# Is this a Cree XP-G R6 on the photo?



## BruceWillEs (Jun 14, 2010)

Or what emitter is that??? 






I found this emitter inside my German "LiteXpress Workx 502", which, by the way, features a nice focus function.


----------



## monkeyboy (Jun 14, 2010)

That's a luxeon rebel.

The cree XP-G binning structure goes like this anyway: ... R3, R4, R5, S2, S3 ...


----------



## vvs (Jun 14, 2010)

It's resistor number. After R5 flux bin in cree specs will be S2: Q2-Q5 R2-R5 S2...


----------



## astanapane (Jun 14, 2010)

luxeon rebel thing.http://www.led-tech.de/en/High-Power-LEDs-Luxeon/Luxeon-REBEL/Luxeon-REBEL-LT-1094_49_85.html


----------



## daf3m (Jun 14, 2010)

"German" by Favourlight(Hong Kong) coded as ALX-921R94C

http://favourlight.com/1/#products/ALX-921R94C

Rebel 90 emitter.
Cheers!


----------



## BruceWillEs (Jun 14, 2010)

daf3m said:


> "German" by Favourlight(Hong Kong) coded as ALX-921R94C
> 
> http://favourlight.com/1/#products/ALX-921R94C
> 
> ...




Hmmmm! I didn't get it. Who is now the real manufacturer, Favourlight (Hong Kong) or LiteXpress (Germany)?


----------



## daf3m (Jun 14, 2010)

Unfortunately Favourlight is the manufacturer for 3rd party companies which order colour and brand engraving on the flashlight.


----------



## BruceWillEs (Jun 14, 2010)

daf3m said:


> Unfortunately Favourlight is the manufacturer for 3rd party companies which order colour and brand engraving on the flashlight.

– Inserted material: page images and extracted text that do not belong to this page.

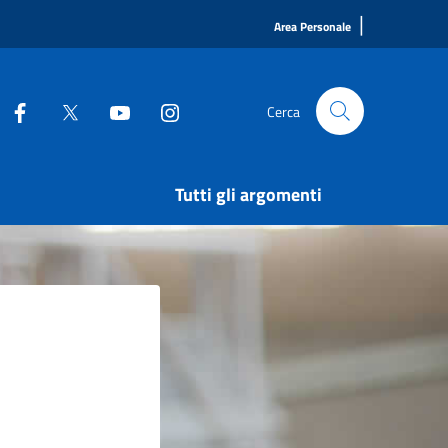
|
Area Personale
Cerca
Tutti gli argomenti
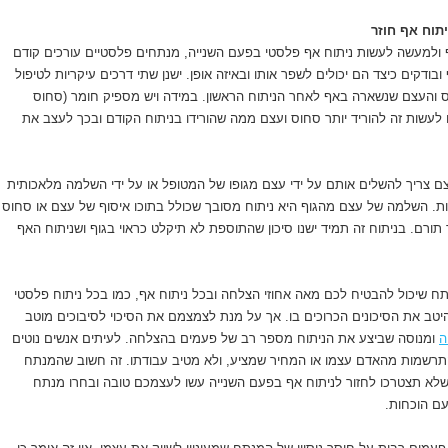
יתוח אף חוזר
 ולמעשה לעשות ניתוח אף פלסטי בפעם השנייה, מנתחים פלסטיים עורכים קודם
ודקים כיצד הם יכולים לשפר אותו ובאיזה אופן. ישנן שתי דרכים עיקריות לטיפול
 והעצם שנשארה באף לאחר הניתוח הראשון. במידה ויש מספיק חומר (סחוס
לעשות זה להוריד יותר סחוס ועצם ממה שהורידו בניתוח הקודם ובכך לעצב את
 צריך להשלים אותם על ידי עצם מגופו של המטופל או על ידי השלמה מלאכותית
רות. השלמה של עצם מהגוף היא ניתוח מסובך שכולל בתוכו איסוף של עצם או סחוס
ר תורם. בניתוח זה תמיד ישנו סיכון שהתוספת לא תיקלט כראוי בגוף ושניתוח האף
נתח שיכול להבטיח לכם מאה אחוזי הצלחה ובכל ניתוח אף, כמו בכל ניתוח פלסטי
טב את הסיכונים הכרוכים בו. אך על מנת לצמצמם את הסיכוי לסיבוכים מוטב
ה
ומנוסה שביצע את הניתוח מספר רב של פעמים בהצלחה. לעיתים אנשים נוטים
תרשמות מהאדם עצמו או המחיר שמציע, ולא מטיב עבודתו. זה חשוב שהמנתח
שלא תצטרכו לחזור לניתוח אף בפעם השנייה עשו לעצמכם טובה ובחרו מנתח
ם הוכחות.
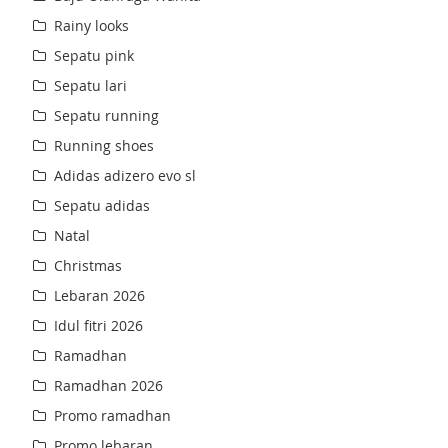
Rainy looks
Sepatu pink
Sepatu lari
Sepatu running
Running shoes
Adidas adizero evo sl
Sepatu adidas
Natal
Christmas
Lebaran 2026
Idul fitri 2026
Ramadhan
Ramadhan 2026
Promo ramadhan
Promo lebaran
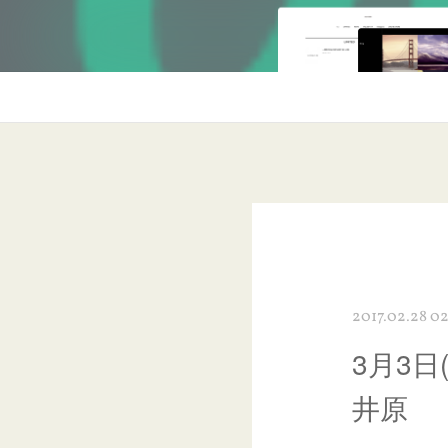
2017.02.28 02
3月3日
井原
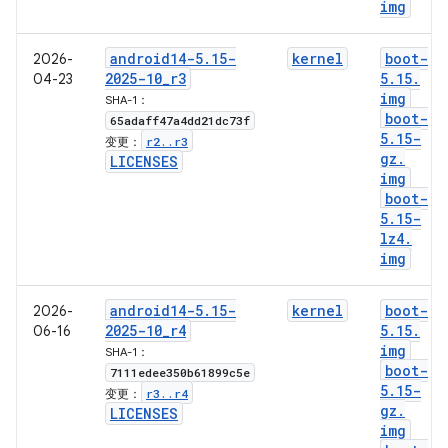
img
android14-5
.
15-
kernel
boot-
2026-
2025-10
_
r3
5
.
15
.
04-23
img
SHA-1：
boot-
65adaff47a4dd21dc73f
5
.
15-
r2
.
.
r3
变更：
gz
.
LICENSES
img
boot-
5
.
15-
lz4
.
img
android14-5
.
15-
kernel
boot-
2026-
2025-10
_
r4
5
.
15
.
06-16
img
SHA-1：
boot-
7111edee350b61899c5e
5
.
15-
r3
.
.
r4
变更：
gz
.
LICENSES
img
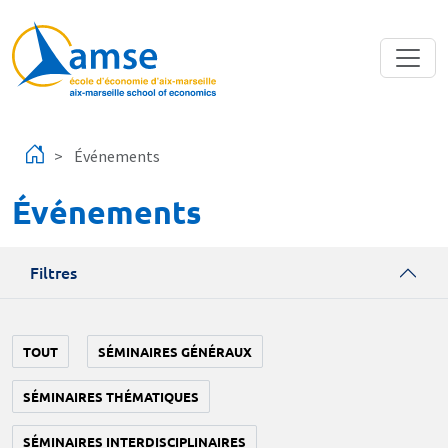
Aller au contenu principal
Événements
Événements
Filtres
TOUT
SÉMINAIRES GÉNÉRAUX
SÉMINAIRES THÉMATIQUES
SÉMINAIRES INTERDISCIPLINAIRES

I still don't get it, due to my bad english.

- Favourlight is actually producing this light, but LiteXpress sells it with its label on it?

- Which company developped this light?


----------



## daf3m (Jun 14, 2010)

Precisely .It is designed & manufactured at Hong Kong by Favourlight. Have a tour on their site ..they have a great variety of torches.

I own a few of them ,M-flare ,SOS-flare ,Alpin ,all made my Favourlight.Medium quality stuff i 'd rather say.


----------



## twilightworld (Jul 20, 2010)

BruceWillEs said:


> Hmmmm! I didn't get it. Who is now the real manufacturer, Favourlight (Hong Kong) or LiteXpress (Germany)?


 
I have worked in a factory to be factory leader for four years, which is the real manufacturer of Fvourlight and LiteXpress. :wave:The factory is in Dongguan City,Guangdong Province ,PRC. It's named "Shenshi".
More than 2000 people work in there!


----------



## Unclemonkey (Jul 20, 2010)

That emitter looks like crap! what ever it is I'd throw it away.:sick2:


----------



## Sgt. LED (Jul 20, 2010)

The Rebel isn't too bad really! Doesn't waste too much energy as heat, had a small footprint, and the color redering is usually decent too.
Rebel was tiny before Cree tried it!


----------



## Black Rose (Jul 20, 2010)

Sgt. LED said:


> The Rebel isn't too bad really! Doesn't waste too much energy as heat, had a small footprint, and the color redering is usually decent too.
> Rebel was tiny before Cree tried it!


A lot of folks automatically dismiss any the newer products from Lumileds due to the issues with previous LEDs they produced, but the Rebel is a great LED IMHO.


----------



## kramer5150 (Jul 20, 2010)

The rebel is a serviceable emitter with the right reflector it has really nice beam profile. The recall almost killed the rebel line entirely, but there are some lights that use them. They are out-gunned by the cree XP emitters though, generating more heat per Lumen unit of output (IIRC).


----------



## Curt R (Jul 21, 2010)

At Light Fare in Vegas two years ago we were offered 1 or 3 watt LED lights with either 2 x AA or CR123A 
batteries, packaged with our name ready for sale at 12 for $48.00 delivered. That's $4.00 USD each 
with a suggested retail price of $39.95. (We pay more than that just for each Cree XPG-R5 that we use 
in our lights). When I have talked to our LED suppliers from Cree and Seoul, they complain that some 
makers of lights in China will buy a small contract of 'real LEDs' to show that they are using 'real name 
brand LEDs' in their lights to potential customers. Most of the lights produced use counterfeit LEDs made 
in China. There is no way that a $4.00 light can be produced using a $2.20 'real' contract price LED and sell 
it for $4.00 packaged, machined with electronics and batteries at that price, no mater how cheep the labor is. 
The LED in that light may or may not be a 'real' Rebel, there is no way of telling. When you buy a branded light, 
there is no way of telling how good the light really is or how long it will last. Some are very good, others are 
junk no matter how they look, or how much you pay for it. 

My rant for today.

Curt


----------